Records excerpted from a collection
※ ※ ※

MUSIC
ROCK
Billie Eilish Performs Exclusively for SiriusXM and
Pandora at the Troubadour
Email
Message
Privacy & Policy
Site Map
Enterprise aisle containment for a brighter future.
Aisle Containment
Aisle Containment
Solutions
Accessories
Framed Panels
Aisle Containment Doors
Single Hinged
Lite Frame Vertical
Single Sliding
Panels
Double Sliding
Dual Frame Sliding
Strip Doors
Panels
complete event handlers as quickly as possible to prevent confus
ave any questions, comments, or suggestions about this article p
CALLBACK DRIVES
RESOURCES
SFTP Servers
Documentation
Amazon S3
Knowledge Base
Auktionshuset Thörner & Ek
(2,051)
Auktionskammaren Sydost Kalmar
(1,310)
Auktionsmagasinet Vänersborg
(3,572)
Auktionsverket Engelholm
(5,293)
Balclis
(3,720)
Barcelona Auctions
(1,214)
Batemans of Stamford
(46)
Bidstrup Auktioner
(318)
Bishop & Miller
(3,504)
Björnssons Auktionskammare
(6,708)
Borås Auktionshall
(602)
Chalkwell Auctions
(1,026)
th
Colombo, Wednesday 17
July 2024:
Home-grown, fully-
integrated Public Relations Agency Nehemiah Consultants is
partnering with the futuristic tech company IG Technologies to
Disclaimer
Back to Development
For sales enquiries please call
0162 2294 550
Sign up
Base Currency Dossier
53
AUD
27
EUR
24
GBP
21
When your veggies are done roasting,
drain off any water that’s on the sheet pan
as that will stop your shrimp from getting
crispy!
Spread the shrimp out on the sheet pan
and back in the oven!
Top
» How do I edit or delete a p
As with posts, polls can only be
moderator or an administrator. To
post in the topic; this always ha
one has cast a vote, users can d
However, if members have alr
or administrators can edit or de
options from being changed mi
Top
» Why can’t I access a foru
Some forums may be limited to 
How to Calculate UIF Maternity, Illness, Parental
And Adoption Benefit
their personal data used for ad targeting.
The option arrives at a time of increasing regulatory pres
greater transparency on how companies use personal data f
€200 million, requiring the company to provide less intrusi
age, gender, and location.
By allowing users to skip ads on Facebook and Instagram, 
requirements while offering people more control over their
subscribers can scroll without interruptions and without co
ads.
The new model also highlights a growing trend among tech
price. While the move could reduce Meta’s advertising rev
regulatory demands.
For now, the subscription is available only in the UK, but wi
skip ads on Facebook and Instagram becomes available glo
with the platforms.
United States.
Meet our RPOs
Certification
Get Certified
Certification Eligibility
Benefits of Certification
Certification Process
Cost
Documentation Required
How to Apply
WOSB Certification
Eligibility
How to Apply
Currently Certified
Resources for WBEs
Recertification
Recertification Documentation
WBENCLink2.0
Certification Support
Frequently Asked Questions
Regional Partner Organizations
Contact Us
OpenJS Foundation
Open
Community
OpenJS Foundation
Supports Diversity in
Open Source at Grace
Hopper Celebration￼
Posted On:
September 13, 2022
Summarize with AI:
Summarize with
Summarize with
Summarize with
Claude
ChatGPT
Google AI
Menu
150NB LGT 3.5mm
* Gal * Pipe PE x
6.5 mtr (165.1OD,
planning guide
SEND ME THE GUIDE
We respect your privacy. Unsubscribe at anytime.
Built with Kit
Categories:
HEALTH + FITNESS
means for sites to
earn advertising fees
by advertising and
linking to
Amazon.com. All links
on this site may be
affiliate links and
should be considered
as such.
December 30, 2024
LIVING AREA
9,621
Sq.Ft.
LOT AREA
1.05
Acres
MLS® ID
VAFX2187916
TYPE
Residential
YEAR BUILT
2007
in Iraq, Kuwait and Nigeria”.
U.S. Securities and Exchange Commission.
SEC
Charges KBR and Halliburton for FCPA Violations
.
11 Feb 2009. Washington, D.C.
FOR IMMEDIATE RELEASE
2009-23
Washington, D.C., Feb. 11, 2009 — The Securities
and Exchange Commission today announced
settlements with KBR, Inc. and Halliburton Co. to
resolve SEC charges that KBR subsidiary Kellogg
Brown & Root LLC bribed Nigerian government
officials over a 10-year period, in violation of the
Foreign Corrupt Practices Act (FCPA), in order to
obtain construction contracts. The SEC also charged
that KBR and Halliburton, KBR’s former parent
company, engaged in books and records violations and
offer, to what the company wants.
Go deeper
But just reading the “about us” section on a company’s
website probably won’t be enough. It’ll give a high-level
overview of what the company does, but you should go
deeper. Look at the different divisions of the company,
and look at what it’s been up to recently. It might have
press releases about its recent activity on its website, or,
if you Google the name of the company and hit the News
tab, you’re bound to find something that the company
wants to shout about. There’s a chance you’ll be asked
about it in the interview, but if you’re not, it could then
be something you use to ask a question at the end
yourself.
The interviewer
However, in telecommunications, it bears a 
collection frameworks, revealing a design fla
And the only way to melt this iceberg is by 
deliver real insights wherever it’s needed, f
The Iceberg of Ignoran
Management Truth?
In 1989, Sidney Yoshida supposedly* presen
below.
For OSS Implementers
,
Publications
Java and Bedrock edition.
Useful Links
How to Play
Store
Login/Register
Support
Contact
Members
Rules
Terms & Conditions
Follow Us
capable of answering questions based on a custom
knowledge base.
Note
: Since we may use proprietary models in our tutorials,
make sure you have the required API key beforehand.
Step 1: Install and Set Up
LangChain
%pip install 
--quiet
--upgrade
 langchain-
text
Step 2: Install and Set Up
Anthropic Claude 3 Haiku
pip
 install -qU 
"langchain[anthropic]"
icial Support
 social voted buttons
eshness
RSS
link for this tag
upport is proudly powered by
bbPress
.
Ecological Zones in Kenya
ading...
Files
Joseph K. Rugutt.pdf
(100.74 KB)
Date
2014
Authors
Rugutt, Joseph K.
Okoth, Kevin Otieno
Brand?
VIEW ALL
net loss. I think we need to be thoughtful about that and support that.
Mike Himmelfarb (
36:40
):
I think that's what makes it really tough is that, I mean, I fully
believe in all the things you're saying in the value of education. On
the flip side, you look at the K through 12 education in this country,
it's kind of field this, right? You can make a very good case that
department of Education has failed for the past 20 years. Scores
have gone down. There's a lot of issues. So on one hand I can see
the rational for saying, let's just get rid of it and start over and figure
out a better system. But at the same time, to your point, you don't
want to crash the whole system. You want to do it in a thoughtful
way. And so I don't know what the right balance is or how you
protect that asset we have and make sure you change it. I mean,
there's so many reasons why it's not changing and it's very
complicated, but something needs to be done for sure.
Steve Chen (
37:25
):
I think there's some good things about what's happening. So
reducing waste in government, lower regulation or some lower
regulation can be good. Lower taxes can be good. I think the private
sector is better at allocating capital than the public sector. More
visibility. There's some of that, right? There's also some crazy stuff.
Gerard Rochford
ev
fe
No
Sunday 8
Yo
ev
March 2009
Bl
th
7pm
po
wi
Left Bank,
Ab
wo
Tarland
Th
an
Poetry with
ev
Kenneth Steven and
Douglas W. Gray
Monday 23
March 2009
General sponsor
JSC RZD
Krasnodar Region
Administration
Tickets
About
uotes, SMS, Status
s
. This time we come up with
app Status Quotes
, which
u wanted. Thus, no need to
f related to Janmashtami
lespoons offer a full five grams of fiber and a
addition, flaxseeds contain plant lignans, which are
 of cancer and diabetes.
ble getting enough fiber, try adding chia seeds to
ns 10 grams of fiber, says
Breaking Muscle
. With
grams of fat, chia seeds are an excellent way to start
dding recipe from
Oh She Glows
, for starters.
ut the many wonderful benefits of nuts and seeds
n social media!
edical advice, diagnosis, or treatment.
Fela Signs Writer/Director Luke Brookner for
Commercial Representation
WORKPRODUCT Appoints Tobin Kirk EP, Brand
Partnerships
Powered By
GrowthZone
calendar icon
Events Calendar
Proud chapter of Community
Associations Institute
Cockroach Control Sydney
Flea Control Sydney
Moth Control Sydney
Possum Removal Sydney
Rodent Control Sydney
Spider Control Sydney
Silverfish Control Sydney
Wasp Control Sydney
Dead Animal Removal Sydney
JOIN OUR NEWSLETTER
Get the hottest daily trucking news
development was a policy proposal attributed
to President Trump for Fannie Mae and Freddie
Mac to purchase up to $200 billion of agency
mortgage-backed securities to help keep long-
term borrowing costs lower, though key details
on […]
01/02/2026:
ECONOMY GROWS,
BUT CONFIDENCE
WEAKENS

※ ※ ※

Task statement ▸
Determine the count of lines in the data above with the string "done" in them, and give that count alone.

Result for this task ▸
2